Frau Schiller had been the one who consulted the educational and pastoral authorities and suggested I be assigned a counsellor. She was concerned. I saw it as a betrayal and resolved never again to let my guard slip down.
In this way five years passed. There were low points, but the thought of my impending freedom gave me strength. Things had settled into this pattern and stayed pretty much the same. Eventually there really wasn’t long left to go. I turned eighteen in March and was able to access the money set aside for me. I only needed to wait for September and then I’d be at university, making my own new life. I returned to the apartment less and less frequently, staying with friends, working longer and longer hours, going to gigs, determined to forget him and just live for myself a little.
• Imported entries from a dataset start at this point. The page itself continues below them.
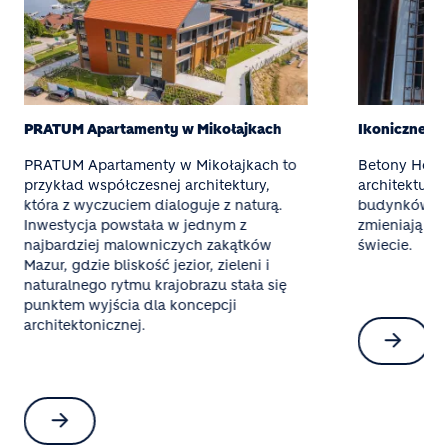
PRATUM Apartamenty w Mikołajkach
Ikoniczne b
PRATUM Apartamenty w Mikołajkach to
Betony Holc
przykład współczesnej architektury,
architekturę
która z wyczuciem dialoguje z naturą.
budynków po 
Inwestycja powstała w jednym z
zmieniają kra
najbardziej malowniczych zakątków
świecie.
Mazur, gdzie bliskość jezior, zieleni i
naturalnego rytmu krajobrazu stała się
punktem wyjścia dla koncepcji
architektonicznej.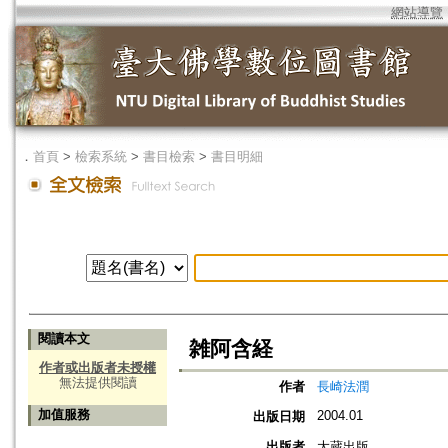
網站導覽
．
首頁
>
檢索系統
>
書目檢索
>
書目明細
閱讀本文
雑阿含経
作者或出版者未授權
無法提供閱讀
作者
長崎法潤
加值服務
2004.01
出版日期
出版者
大蔵出版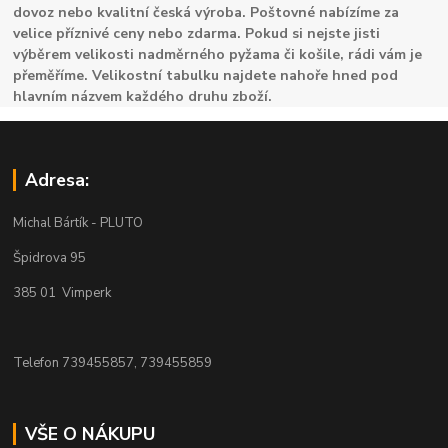
dovoz nebo kvalitní česká výroba. Poštovné nabízíme za
velice příznivé ceny nebo zdarma. Pokud si nejste jisti
výběrem velikosti nadměrného pyžama či košile, rádi vám je
přeměříme. Velikostní tabulku najdete nahoře hned pod
hlavním názvem každého druhu zboží.
Adresa:
Michal Bártík - PLUTO
Špidrova 95
385 01 Vimperk
Telefon 739455857, 739455859
VŠE O NÁKUPU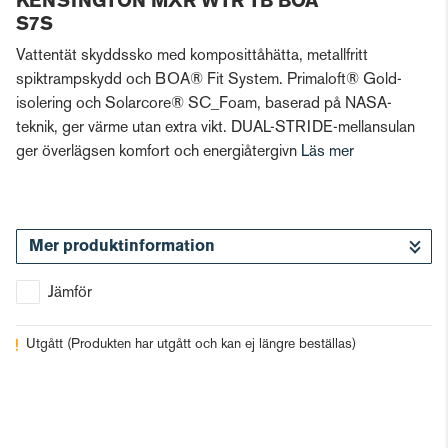
KENSINGTON MXR WTR TB BOA
S7S
Vattentät skyddssko med komposittåhätta, metallfritt
spiktrampskydd och BOA® Fit System. Primaloft® Gold-
isolering och Solarcore® SC_Foam, baserad på NASA-
teknik, ger värme utan extra vikt. DUAL-STRIDE-mellansulan
ger överlägsen komfort och energiåtergivn
Läs mer
Mer produktinformation
Jämför
Utgått
(Produkten har utgått och kan ej längre beställas)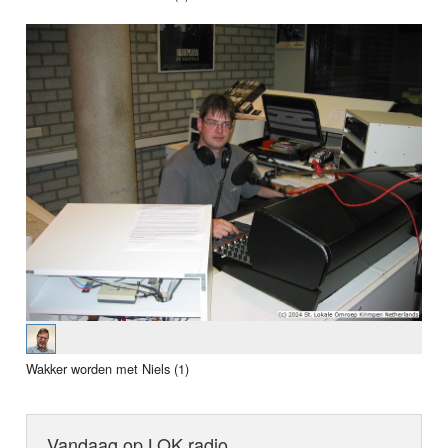
Wakker worden met Niels (1)
Vandaag op LOK radio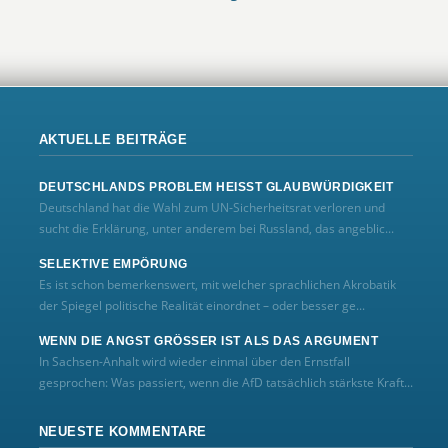
AKTUELLE BEITRÄGE
DEUTSCHLANDS PROBLEM HEISST GLAUBWÜRDIGKEIT
Deutschland hat die Wahl zum UN‑Sicherheitsrat verloren und
sucht die Erklärung, unter anderem bei Russland, das angeblic...
SELEKTIVE EMPÖRUNG
Es ist schon bemerkenswert, mit welcher sprachlichen Akrobatik
der Spiegel politische Realität einordnet – oder besser ge...
WENN DIE ANGST GRÖSSER IST ALS DAS ARGUMENT
In Sachsen-Anhalt wird wieder einmal über den Ernstfall
gesprochen: Was passiert, wenn die AfD tatsächlich stärkste Kraft...
NEUESTE KOMMENTARE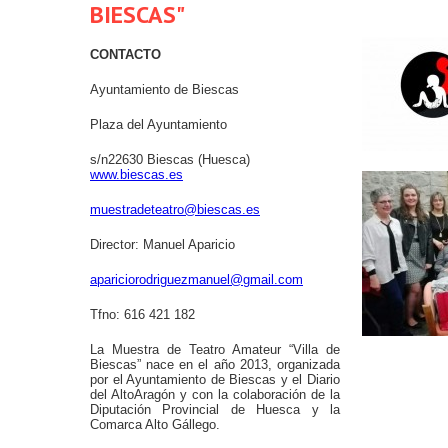
BIESCAS"
CONTACTO
Ayuntamiento de Biescas
Plaza del Ayuntamiento
s/n22630 Biescas (Huesca)
www.biescas.es
muestradeteatro@biescas.es
Director: Manuel Aparicio
apariciorodriguezmanuel@gmail.com
Tfno: 616 421 182
La Muestra de Teatro Amateur “Villa de
Biescas” nace en el año 2013, organizada
por el Ayuntamiento de Biescas y el Diario
del AltoAragón y con la colaboración de la
Diputación Provincial de Huesca y la
Comarca Alto Gállego.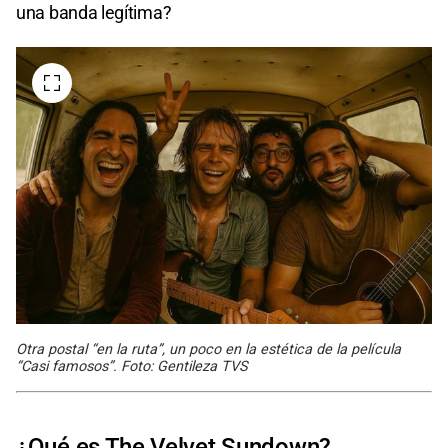
una banda legítima?
Otra postal “en la ruta”, un poco en la estética de la película
“Casi famosos”. Foto: Gentileza TVS
¿Qué es The Velvet Sundown?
Needless to say, this did not please him. I looked at him; really looked at his crumpling face, the grooves alcohol and misery had carved into his skin, his stomach spilling out over the waistband of his jeans.
I was almost as tall as him now and I could stare him in the face like an equal.
“It’s none of your business how I choose to spend my time,” I said quietly. “I’m an adult and I have my own life to lead. I don’t want to mess it up like you messed up yours.”
Dad looked as though he was having difficulty processing what he had heard. There was a dangerous silence. I felt fleeting elation. For the first time, we had had a confrontation and I had won.
I went into my room and sat on the bed, suddenly exhausted as the tension flowed out of me. My gaze drifted downwards. I looked carefully at every one of the faint lines criss-crossing my arms, my self-inflicted method of release. I smiled.
That was over now. That was long gone. I was out of here, out of this apartment which was not a home and which held too many bad memories, and nothing could prevent my leaving.
I started packing in mid-August. As an afterthought I unearthed the little blue notebook. Then I took a Pritt stick and glued in my mother’s letter. Underneath it I wrote ‘Hoffnung’. Hope. But I didn’t feel relaxed.
If I was being honest with myself, this new sense of empowerment was stirring up more dangerous emotions. A shudder of pure vitriol ran through me like electricity. I couldn’t believe I had let him treat me this way for so long. I wanted him to pay for all he had put me through. I wanted, and knew I could get, revenge. But nothing could have prepared me for the form my revenge eventually took.